O ministro das Relações Exteriores dos Emirados Árabes Unidos, Abdullah bin Zayed, expressou sentimentos semelhantes, reforçando que “estamos testemunhando hoje uma nova tendência que criará um novo caminho para o Oriente Médio ”.Mas ele também enfatizou que o Acordo de Abraham “nos permitirá estar com os palestinos e possibilitará suas esperanças de estabelecer um Estado palestino”. Ele agradeceu a Netanyahu por “interromper a anexação dos territórios palestinos”.O ministro das Relações Exteriores do Bahrein, Abdullatif bin Rashid Alzayani, também falou.Trump e Netanyahu se encontraram no Salão Oval antes da cerimônia.
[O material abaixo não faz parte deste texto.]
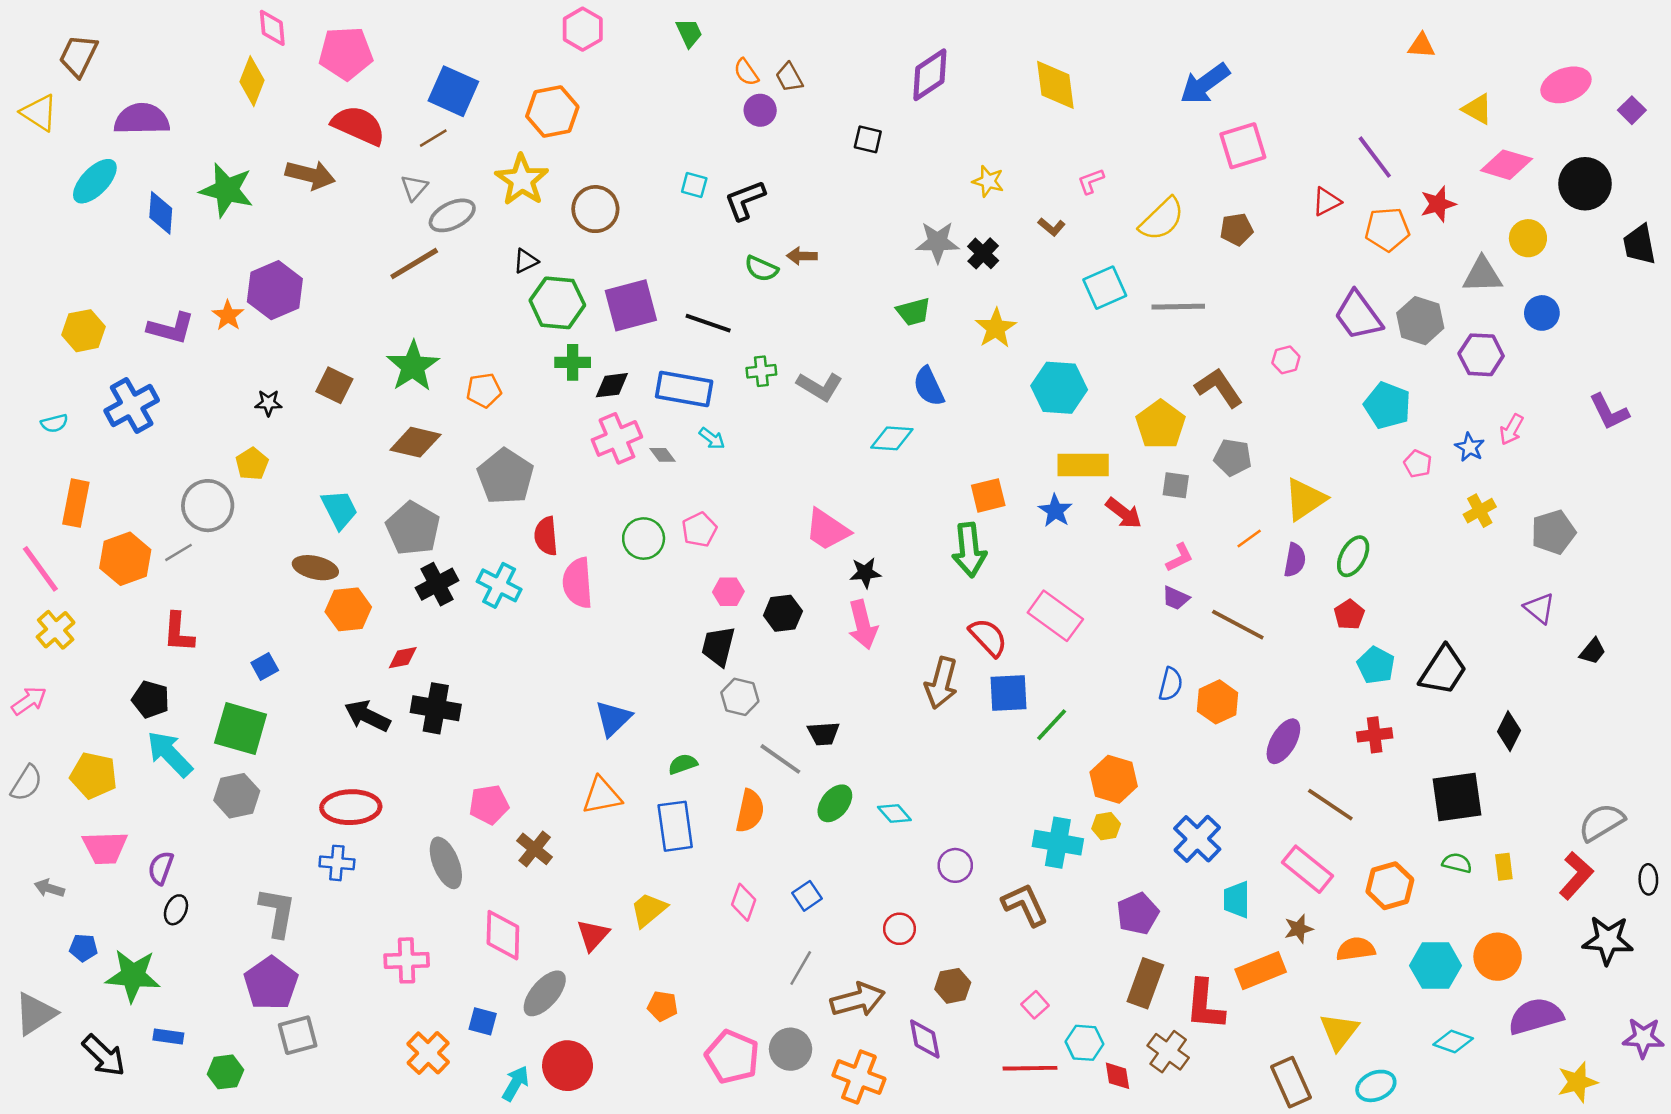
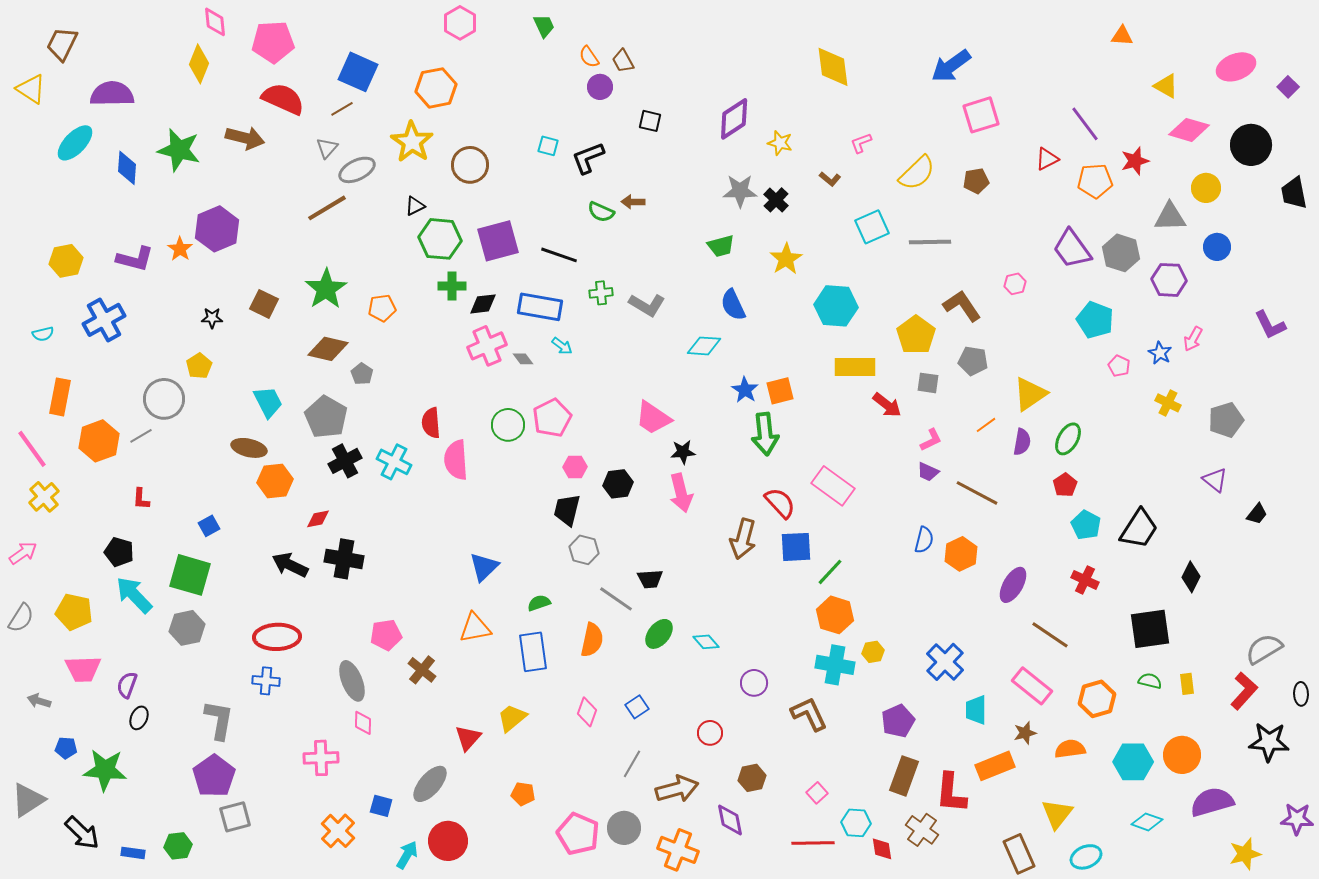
purple diamond: (930, 75) -> (734, 119), moved
black square: (868, 139) -> (650, 121), moved
gray pentagon: (505, 476) -> (362, 374), moved, size x0.5
blue star: (1055, 511) -> (745, 390), moved
yellow cross: (1480, 511) -> (1168, 403), turned -35
pink pentagon: (699, 530) -> (552, 418), size x1.4
red L-shape: (179, 632) -> (141, 499), size x0.7
red cross: (1375, 735) -> (1085, 580), turned 32
orange hexagon: (1114, 779) -> (835, 615), moved
pink diamond: (503, 935) -> (363, 723), moved, size x0.6
blue rectangle: (168, 1036) -> (133, 853), moved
Durante essa reunião, Trump disse que espera que Israel faça a paz com "cerca de cinco países diferentes ..." não muito longe no caminho. ”Ele acrescentou que o estado judeu fez as pazes com dois países árabes em 72 anos e mais dois em apenas um mês.Os dois Estados do Golfo tornam-se apenas o terceiro e o quarto países no Oriente Médio a reconhecer Israel e estabelecer relações diplomáticas formais com o Estado judeu desde que o Egito o fez em 1979 e a Jordânia em 1994, redesenhando drasticamente o mapa político da região.
Os líderes palestinos reagiram furiosamente aos acordos, que foram alcançados antes que uma resolução pudesse ser encontrada em sua disputa com Israel. Mas Trump, que sediou a cerimônia de assinatura e cuja administração intermediou os acordos entre as partes, previu que os palestinos acabariam por se unir na normalização das relações com Israel, ou então seriam "deixados de lado".“Os palestinos serão absolutamente membros no momento certo”, disse Trump na terça-feira.O presidente lançou uma pergunta sobre a anexação, dizendo que “não estamos falando sobre isso agora - está funcionando bem”.Ele continuou, dizendo que “eles estão cansados ??de lutar” e que ele acha que o que Israel ganha com o acordo é “paz”. Os israelenses querem muito a paz, disse Trump, acrescentando que "até Bibi se cansa da guerra".Sobre a venda de aviões de guerra F-35 para os Emirados Árabes Unidos, Trump simplesmente disse que "vamos resolver isso. Vai ser uma coisa fácil."O Ministro de Estado das Relações Exteriores dos Emirados Árabes Unidos, Anwar Gargash, disse na terça-feira que a decisão de seu país de normalizar as relações com Israel havia "quebrado a barreira psicológica" e era "o caminho a seguir" para a região, criando mais influência.Várias fontes diplomáticas sugeriram que o Sultanato de Omã - que Netanyahu visitou em 2018 - seria o próximo país a anunciar um acordo de normalização com Israel. O líder de Omã falou com Trump na semana passada.A Arábia Saudita, que permitiu que uma delegação israelense e americana cruzasse seu espaço aéreo em agosto para o primeiro vôo direto entre Israel e os Emirados Árabes Unidos, também estaria considerando um aquecimento dos laços com o Estado judeu, embora líderes sauditas tenham dito publicamente que eles ainda não estão prontos para a normalização completa.“Em vez de se concentrar em conflitos do passado, as pessoas agora estão focadas em criar um futuro vibrante cheio de possibilidades infinitas”, disse o assessor sênior da Casa Branca Jared Kushner, que ajudou a negociar os acordos, em um comunicado na noite de segunda-feira.